A man, burdened by severe leg injuries, sits at the front. He has his documents with him, a picture of his bloody leg with a large gash down to the bone. He’s a bricklayer and badly injured his leg in a fall. Despite a great many operations the injuries are still there. The employer says the accident is his own fault, even though he was following orders. Now he’s scared he won’t be able to work again – and of being forced to return home without any compensation. At the meeting he makes contact with his country’s embassy and listens to a lawyer who tells him about workers’ legal rights.
”There is a tremendous need for help,” says one representative from BWI. He has been active in the region for a long time and is now working together with the organisers.

In many cases the Nepalese workers, who are the lowest paid, are the worst affected. Organiser Krishna discovers a lot of problems among his countrymen. One of the worst stories he heard was that of a family who had to wait 22 months for the body of a Nepalese construction worker who died in an accident.

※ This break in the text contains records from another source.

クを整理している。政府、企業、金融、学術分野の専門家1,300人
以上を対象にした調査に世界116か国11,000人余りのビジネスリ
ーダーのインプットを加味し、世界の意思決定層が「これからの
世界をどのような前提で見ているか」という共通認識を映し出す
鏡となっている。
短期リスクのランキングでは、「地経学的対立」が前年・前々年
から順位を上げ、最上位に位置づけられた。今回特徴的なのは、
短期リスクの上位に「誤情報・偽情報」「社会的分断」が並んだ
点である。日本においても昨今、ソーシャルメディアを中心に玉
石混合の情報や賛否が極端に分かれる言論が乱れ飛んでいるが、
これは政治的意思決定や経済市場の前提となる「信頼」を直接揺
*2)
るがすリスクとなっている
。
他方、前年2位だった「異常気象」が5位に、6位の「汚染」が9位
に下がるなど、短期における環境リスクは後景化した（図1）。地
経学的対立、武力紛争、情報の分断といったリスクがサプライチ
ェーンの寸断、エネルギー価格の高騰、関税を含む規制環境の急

Krishna has been a policeman, security guard and worked as a migrant in Qatar.”I’ve been cheated myself, so I want to stop others from suffering,” he says.
Juan says that he is driven by a desire to bring about change.
”The wonderful stadiums are the result of workers’ blood, sweat and tears. During the Fifa World Cup, television viewers will see a beautiful green paradise – but that hides a shocking truth of low wages and terrible conditions.”

Note: Some of the names in the article has been changed.